**Entries provided**
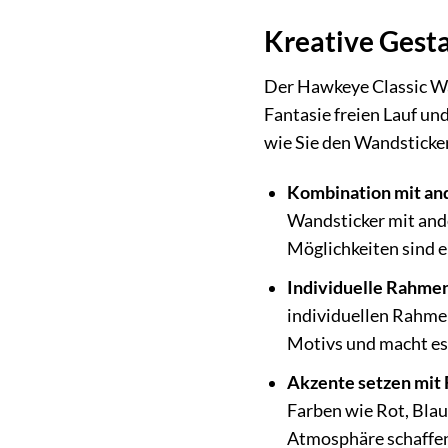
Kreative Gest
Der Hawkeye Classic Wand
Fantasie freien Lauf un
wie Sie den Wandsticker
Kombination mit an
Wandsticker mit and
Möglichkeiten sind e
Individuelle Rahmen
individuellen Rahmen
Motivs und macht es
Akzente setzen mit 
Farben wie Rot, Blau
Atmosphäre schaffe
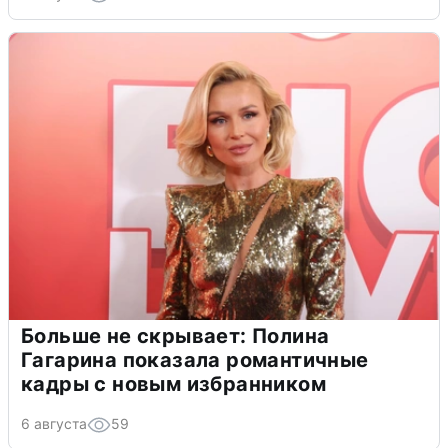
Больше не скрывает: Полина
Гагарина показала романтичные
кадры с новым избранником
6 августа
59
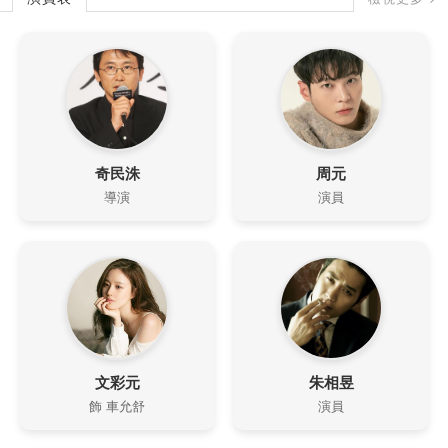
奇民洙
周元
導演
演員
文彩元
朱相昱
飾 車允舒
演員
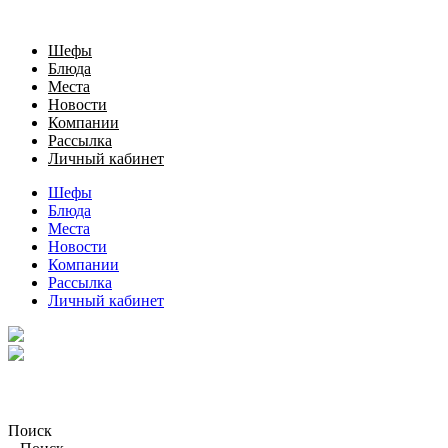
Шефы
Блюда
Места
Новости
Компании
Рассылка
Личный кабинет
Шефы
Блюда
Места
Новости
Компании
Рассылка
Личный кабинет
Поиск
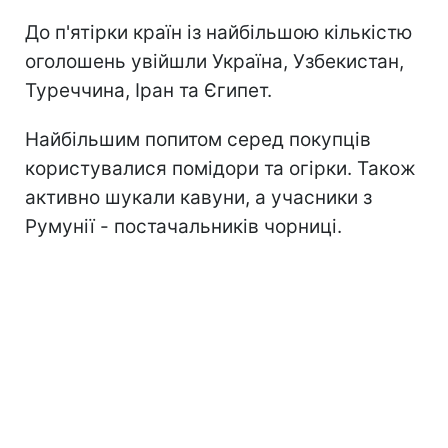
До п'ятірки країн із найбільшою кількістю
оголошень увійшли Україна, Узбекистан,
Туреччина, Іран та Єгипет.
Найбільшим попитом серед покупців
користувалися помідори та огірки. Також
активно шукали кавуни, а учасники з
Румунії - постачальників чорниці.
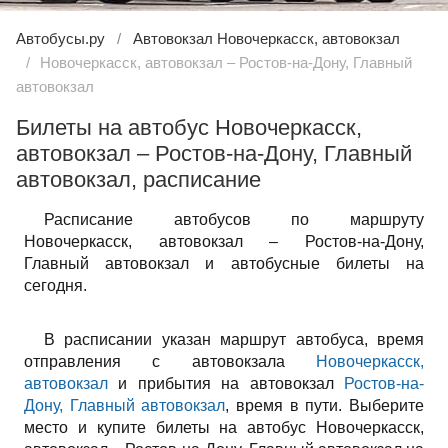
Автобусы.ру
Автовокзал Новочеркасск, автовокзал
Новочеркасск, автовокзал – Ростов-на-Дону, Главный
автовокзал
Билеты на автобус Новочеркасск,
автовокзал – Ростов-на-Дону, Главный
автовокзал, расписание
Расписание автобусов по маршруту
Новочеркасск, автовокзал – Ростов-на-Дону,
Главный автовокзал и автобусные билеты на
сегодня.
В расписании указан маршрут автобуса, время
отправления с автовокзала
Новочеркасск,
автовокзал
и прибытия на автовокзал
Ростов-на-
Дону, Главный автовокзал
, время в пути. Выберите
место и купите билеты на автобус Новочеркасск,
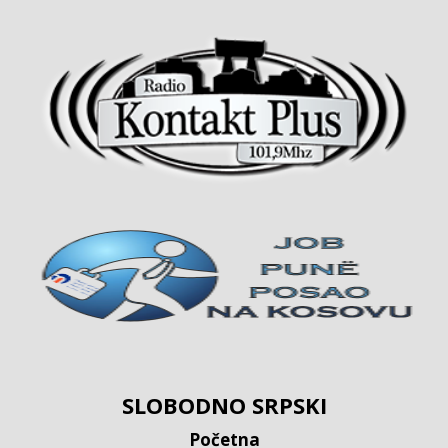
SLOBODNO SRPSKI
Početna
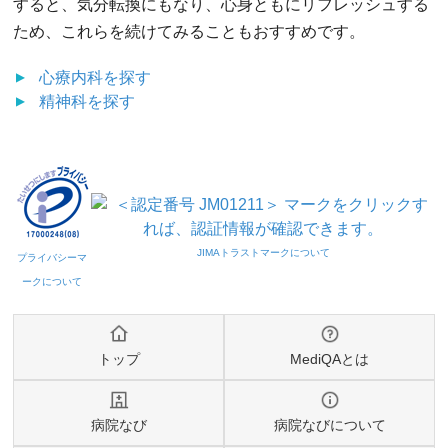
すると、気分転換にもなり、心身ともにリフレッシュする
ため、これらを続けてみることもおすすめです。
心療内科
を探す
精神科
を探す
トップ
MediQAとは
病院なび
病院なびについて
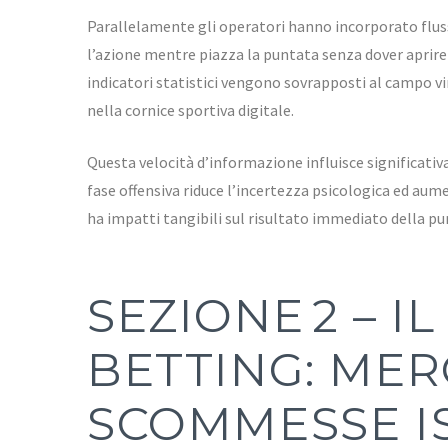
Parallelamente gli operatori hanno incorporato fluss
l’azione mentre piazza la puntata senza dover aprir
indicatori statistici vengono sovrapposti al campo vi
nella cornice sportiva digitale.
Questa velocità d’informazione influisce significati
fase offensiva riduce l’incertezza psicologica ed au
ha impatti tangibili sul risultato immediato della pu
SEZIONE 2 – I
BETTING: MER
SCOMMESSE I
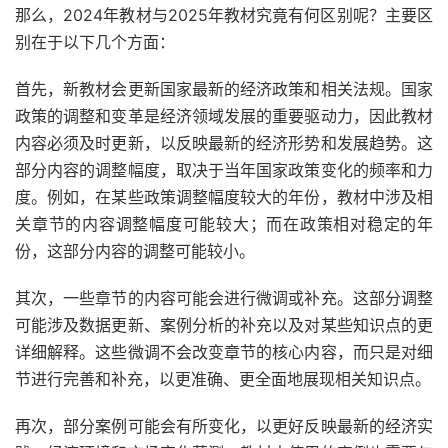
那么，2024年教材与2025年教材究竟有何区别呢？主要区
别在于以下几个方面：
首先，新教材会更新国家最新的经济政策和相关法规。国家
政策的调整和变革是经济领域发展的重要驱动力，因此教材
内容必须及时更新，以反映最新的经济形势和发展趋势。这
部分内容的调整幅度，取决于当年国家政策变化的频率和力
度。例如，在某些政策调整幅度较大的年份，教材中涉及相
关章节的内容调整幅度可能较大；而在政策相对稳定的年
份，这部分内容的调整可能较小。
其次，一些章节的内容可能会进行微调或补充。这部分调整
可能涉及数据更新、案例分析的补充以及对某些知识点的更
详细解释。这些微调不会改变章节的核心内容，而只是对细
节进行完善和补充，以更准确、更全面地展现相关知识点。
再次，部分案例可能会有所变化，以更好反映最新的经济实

**Work instruction**
Set down, exactly as written above, each line from the one with "До п'ятірки країн із найбільшою кількістю" through the one with "SCOMMESSE I", and skip the pictures.

**Answer section**
До п'ятірки країн із найбільшою кількістю
оголошень увійшли Україна, Узбекистан,
Туреччина, Іран та Єгипет.
Найбільшим попитом серед покупців
користувалися помідори та огірки. Також
активно шукали кавуни, а учасники з
Румунії - постачальників чорниці.
Автобусы.ру
Автовокзал Новочеркасск, автовокзал
Новочеркасск, автовокзал – Ростов-на-Дону, Главный
автовокзал
Билеты на автобус Новочеркасск,
автовокзал – Ростов-на-Дону, Главный
автовокзал, расписание
Расписание автобусов по маршруту
Новочеркасск, автовокзал – Ростов-на-Дону,
Главный автовокзал и автобусные билеты на
сегодня.
В расписании указан маршрут автобуса, время
отправления с автовокзала
Новочеркасск,
автовокзал
и прибытия на автовокзал
Ростов-на-
Дону, Главный автовокзал
, время в пути. Выберите
место и купите билеты на автобус Новочеркасск,
SLOBODNO SRPSKI
Početna
すると、気分転換にもなり、心身ともにリフレッシュする
ため、これらを続けてみることもおすすめです。
心療内科
を探す
精神科
を探す
トップ
MediQAとは
病院なび
病院なびについて
Parallelamente gli operatori hanno incorporato fluss
l’azione mentre piazza la puntata senza dover aprir
indicatori statistici vengono sovrapposti al campo vi
nella cornice sportiva digitale.
Questa velocità d’informazione influisce significati
fase offensiva riduce l’incertezza psicologica ed au
ha impatti tangibili sul risultato immediato della pu
SEZIONE 2 – I
BETTING: MER
SCOMMESSE I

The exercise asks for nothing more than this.